Understanding the PURL Specification (Package URL)

The Package URL (PURL) specification is an open standard for uniquely identifying software packages across different ecosystems. It was created in 2017 by Philippe Ombredanne, an open source tooling maintainer who needed a better way to standardize references to software packages.

A PURL is a specially formatted URL that describes a software package's location or identity in a package registry. It encodes the package type (e.g. npm, Maven, PyPI), the name (and optional group or namespace), version, and other qualifiers in a single string.

PURL's purpose is to provide a simple, universal identifier for software components, making it easy to track and share what components are in your software. Although PURL has several important use cases, the combination of its universal properties and machine-readability in particular have made it an essential part of enabling the modern SBOM landscape.

In this blog, we'll explain in more depth how PURL works (including differences in different ecosystems), how it’s used in SBOMs, how it compares to CPE and other component identifiers, and more.

How PURL Works

A Package URL is structured similarly to a web URL, with multiple components separated by specific symbols. The general syntax is:

pkg:<type>/
    <namespace>/
    <name>@<version>
    ?<qualifiers>#<subpath>

Each part of this string has a specific meaning, which we'll outline below; you can also reference the PURL Spec’s GitHub README and PURL Types page for additional context.

Required Fields

scheme: The scheme is always pkg, indicating a package URL (just like http or https in web URLs). This constant prefix helps tools recognize a PURL immediately.
type: The package type or ecosystem, such as npm, maven, pypi, nuget, gem (RubyGems), etc.
name: The name of the package (artifact or module name).

Optional Fields

namespace: An optional namespace or group for the package, which is specific to the ecosystem. For example, in Maven, this would be the groupId (org.apache.logging.log4j), in Docker it might be an image owner, or in GitHub it could be an organization/user. Not all ecosystems have namespaces.
version: The version of the package (if applicable). Not all PURLs include a version (e.g. if you want to refer to a package in general), but typically an SBOM or vulnerability reference will include a specific version here.
qualifiers: Additional key-value pairs to further qualify the package, prefixed by ? and separated by &. Qualifiers are optional and depend on the package type.
subpath: An optional subpath within the package, appended after a #. This can point to a specific file or directory inside the package. It's used when you need to reference a particular piece of a package's content.

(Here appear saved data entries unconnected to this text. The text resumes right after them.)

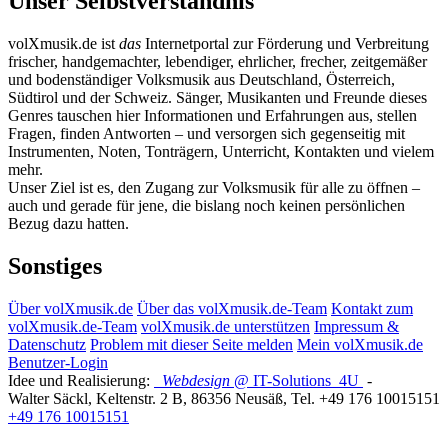
Unser Selbstverständnis
volXmusik.de ist
das
Internetportal zur Förderung und Verbreitung
frischer, handgemachter, lebendiger, ehrlicher, frecher, zeitgemäßer
und bodenständiger Volksmusik aus Deutschland, Österreich,
Südtirol und der Schweiz. Sänger, Musikanten und Freunde dieses
Genres tauschen hier Informationen und Erfahrungen aus, stellen
Fragen, finden Antworten – und versorgen sich gegenseitig mit
Instrumenten, Noten, Tonträgern, Unterricht, Kontakten und vielem
mehr.
Unser Ziel ist es, den Zugang zur Volksmusik für alle zu öffnen –
auch und gerade für jene, die bislang noch keinen persönlichen
Bezug dazu hatten.
Sonstiges
Über volXmusik.de
Über das volXmusik.de-Team
Kontakt zum
volXmusik.de-Team
volXmusik.de unterstützen
Impressum &
Datenschutz
Problem mit dieser Seite melden
Mein volXmusik.de
Benutzer-Login
Idee und Realisierung:
Webdesign
@ IT-Solutions
4U
-
Walter Säckl
,
Keltenstr. 2 B
,
86356
Neusäß
, Tel.
+49 176 10015151
+49 176 10015151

It's important to note that while the above fields are optional when determining whether a PURL is valid, in practice, they play very important roles in making it possible to uniquely identify a package. Specifically, namespace and version are important for all ecosystems, and qualifier and subpath are important in particular for Linux ecosystems.

To help bring everything together, let's consider an example PURL for a Maven Central artifact:

pkg:maven/
    org.apache.logging.log4j/
    log4j-core@2.14.1

This identifies the Apache Log4j Core library version 2.14.1 from the Maven ecosystem (groupId org.apache.logging.log4j, artifactId log4j-core).

PURL Ecosystem Coverage

PURL supports a broad array of programming language ecosystems and package managers out of the box. Common types include npm (Node.js/JavaScript packages), pypi (Python packages), maven (Java artifacts), nuget (.NET packages), gem (Ruby Gems), golang (Go modules), cargo (Rust crates), docker (container images), and system packages like deb (Debian/Ubuntu) or rpm (Fedora/RedHat).

Each type definition specifies how to interpret the namespace and qualifiers for that ecosystem. For instance, Docker PURLs use the image name as the name and tag or digest as the version (e.g. pkg:docker/nginx@1.21.0 or by digest), and may use a qualifier for the registry URL.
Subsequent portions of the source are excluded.